Wednesday, July 16, 2008

US Terrorist List AKA "No Fly List" tops 400,000

A U.S. now has the names of around 400,000 terrorism suspects. A civil rights group says the list has become too bulky to be an effective counter-terrorism tool, while the Bush administration disagreed and said exactly the opposite, reports Reuters news agency.

The ever-increasing database recently reached a one million milestone. Those together describe some 400,000 individuals that the U.S. suspect of being terrorists or having links with terrorist organisations.





The American Civil Liberties Union says the list is an impediment for millions of travellers.

"America's new million-record watch list is a perfect symbol for what's wrong with this administration's approach to security: it's unfair, out-of-control, a waste of resources (and) treats the rights of the innocent as an afterthought," ACLU technology director Barry Steinhardt said in a release.

The group wants stricter criteria for adding names on the list, giving people the right to challenge their inclusion and better procedures for erasing the names of those wrongly accused.

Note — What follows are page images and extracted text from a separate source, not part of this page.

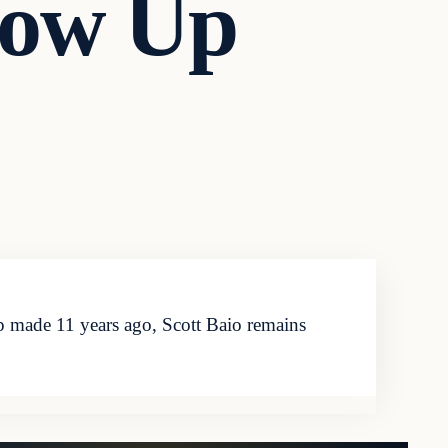
row Up
 made 11 years ago, Scott Baio remains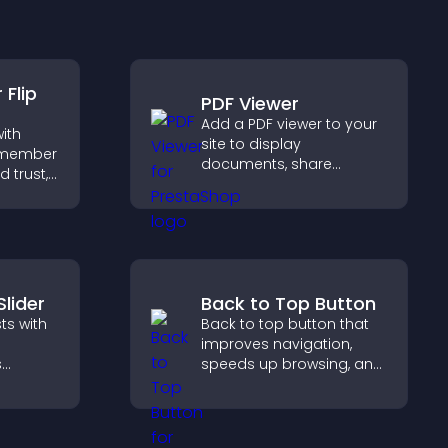
Flip
PDF Viewer
Add a PDF viewer to your
ith
site to display
m member
documents, share
d trust,
product information, and
ency,
give visitors easy access
 connect
to helpful content in one
ehind
place.
Slider
Back to Top Button
ts with
Back to top button that
improves navigation,
s
speeds up browsing, and
oth
helps visitors move
visitors
smoothly through long
pages for a better user
experience.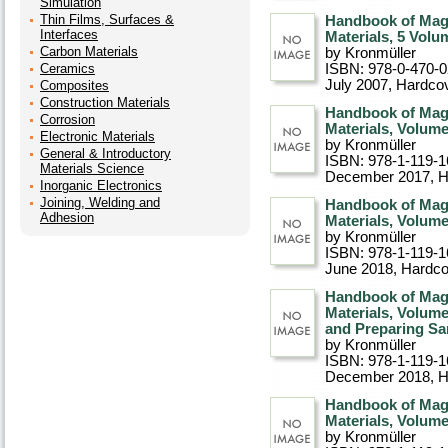
Simulation
Thin Films, Surfaces &
Handbook of Mag
Interfaces
Materials, 5 Volu
Carbon Materials
by Kronmüller
Ceramics
ISBN: 978-0-470-
July 2007
, Hardco
Composites
Construction Materials
Handbook of Mag
Corrosion
Materials, Volum
Electronic Materials
by Kronmüller
General & Introductory
ISBN: 978-1-119-1
Materials Science
December 2017
, 
Inorganic Electronics
Joining, Welding and
Handbook of Mag
Adhesion
Materials, Volum
by Kronmüller
ISBN: 978-1-119-1
June 2018
, Hardc
Handbook of Mag
Materials, Volume
and Preparing S
by Kronmüller
ISBN: 978-1-119-1
December 2018
, 
Handbook of Mag
Materials, Volume
by Kronmüller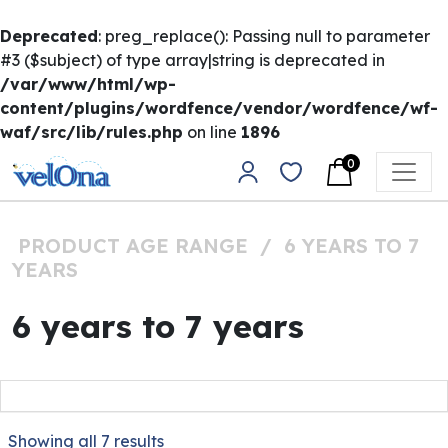
Deprecated
: preg_replace(): Passing null to parameter
#3 ($subject) of type array|string is deprecated in
/var/www/html/wp-
content/plugins/wordfence/vendor/wordfence/wf-
waf/src/lib/rules.php
on line
1896
Skip to content
0
Main Navigation
PRODUCT AGE RANGE
/
6 YEARS TO 7
YEARS
6 years to 7 years
Showing all 7 results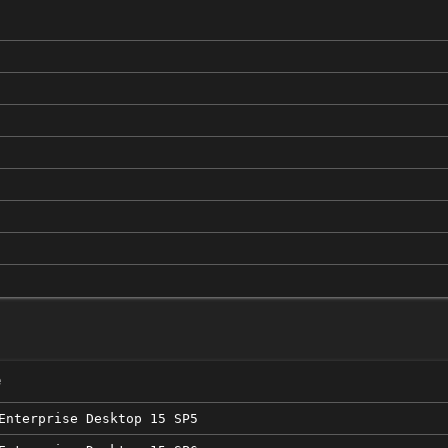
e
Enterprise Desktop 15 SP5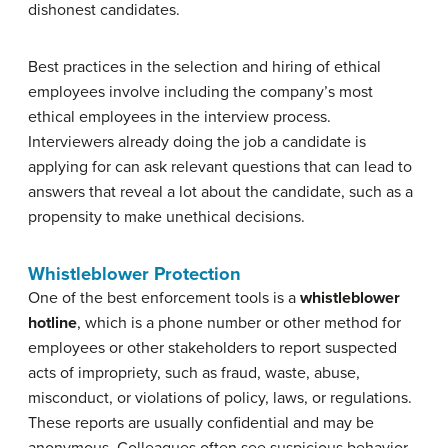
dishonest candidates.
Best practices in the selection and hiring of ethical
employees involve including the company’s most
ethical employees in the interview process.
Interviewers already doing the job a candidate is
applying for can ask relevant questions that can lead to
answers that reveal a lot about the candidate, such as a
propensity to make unethical decisions.
Whistleblower Protection
One of the best enforcement tools is a
whistleblower
hotline
, which is a phone number or other method for
employees or other stakeholders to report suspected
acts of impropriety, such as fraud, waste, abuse,
misconduct, or violations of policy, laws, or regulations.
These reports are usually confidential and may be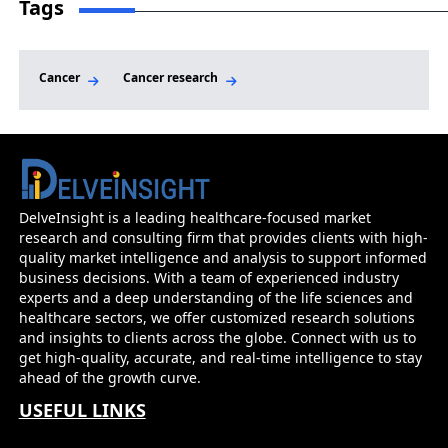
Tags
Cancer
Cancer research
DelveInsight is a leading healthcare-focused market
research and consulting firm that provides clients with high-
quality market intelligence and analysis to support informed
business decisions. With a team of experienced industry
experts and a deep understanding of the life sciences and
healthcare sectors, we offer customized research solutions
and insights to clients across the globe. Connect with us to
get high-quality, accurate, and real-time intelligence to stay
ahead of the growth curve.
USEFUL LINKS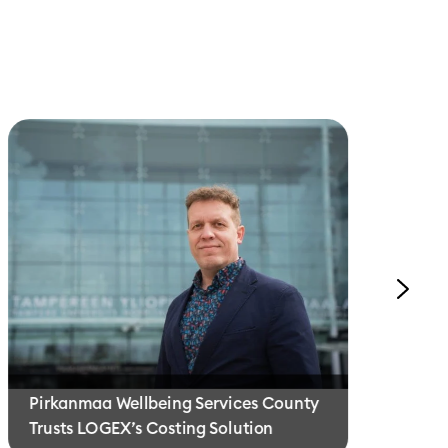
Th
Pirkanmaa Wellbeing Services County
Pe
Trusts LOGEX’s Costing Solution
E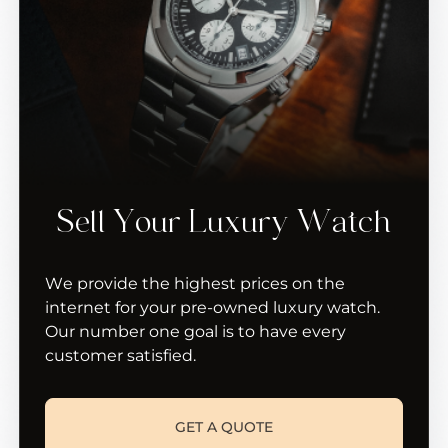
Sell Your Luxury Watch
We provide the highest prices on the
internet for your pre-owned luxury watch.
Our number one goal is to have every
customer satisfied.
GET A QUOTE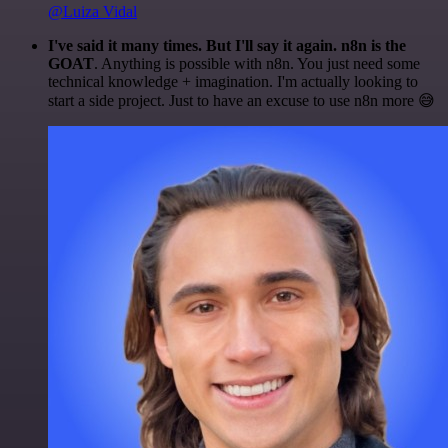
@Luiza Vidal
I've said it many times. But I'll say it again. n8n is the
GOAT
. Anything is possible with n8n. You just need some
technical knowledge + imagination. I'm actually looking to
start a side project. Just to have an excuse to use n8n more 😅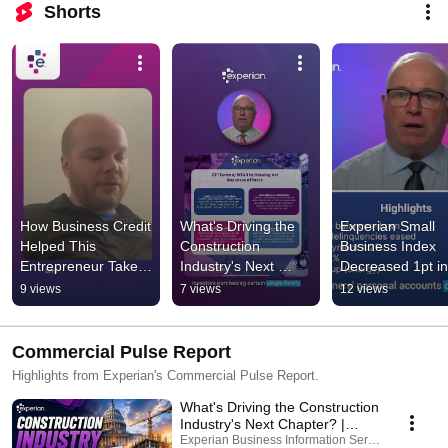
Shorts
How Business Credit 
What's Driving the 
Experian Small 
Helped This 
Construction 
Business Index 
Entrepreneur Take 
Industry's Next 
Decreased 1pt in 
Control of His 
Chapter?
May
9 views
7 views
12 views
Financing | Experian
Commercial Pulse Report
Highlights from Experian's Commercial Pulse Report.
What's Driving the Construction
Industry's Next Chapter? |
Commercial Pulse July 2026
Experian Business Information Services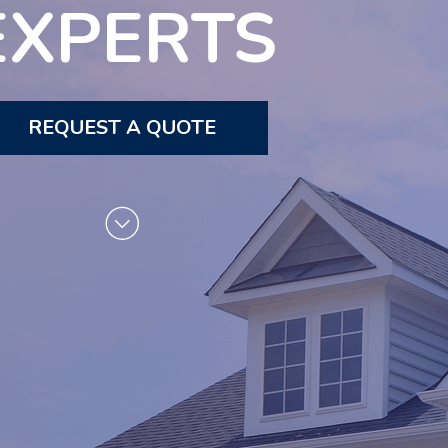
EXPERTS
REQUEST A QUOTE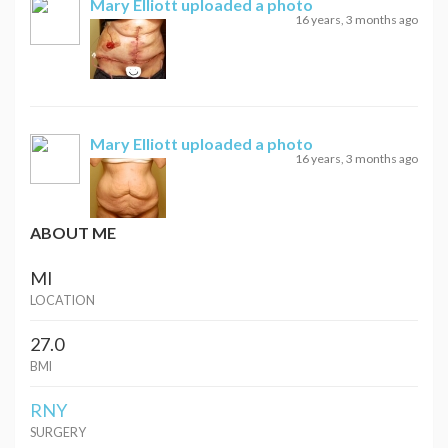
Mary Elliott
uploaded a photo
16 years, 3 months ago
Mary Elliott
uploaded a photo
16 years, 3 months ago
ABOUT ME
MI
LOCATION
27.0
BMI
RNY
SURGERY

Spokesman for the Terrorism Screening Center, Chad Kolton, brushed aside criticism and called the watch list “one of the most effective counterterrorism tools that our country has”. He cited a Government Accountability Office report that said the federal government had a general agreement that the list had helped to combat terrorism.





The terrorist watchlist was created in 2003 combining several similar lists into a single database to be used by all federal agencies. It’s maintained by FBI’s Terrorist Screening Center. 95% of the listed individuals are of non-U.S. residents.

Some 50,000 of the people included are also on the Transportation Security Administration ‘no-fly’ list making them subject to travel ban, arrest or additional screening.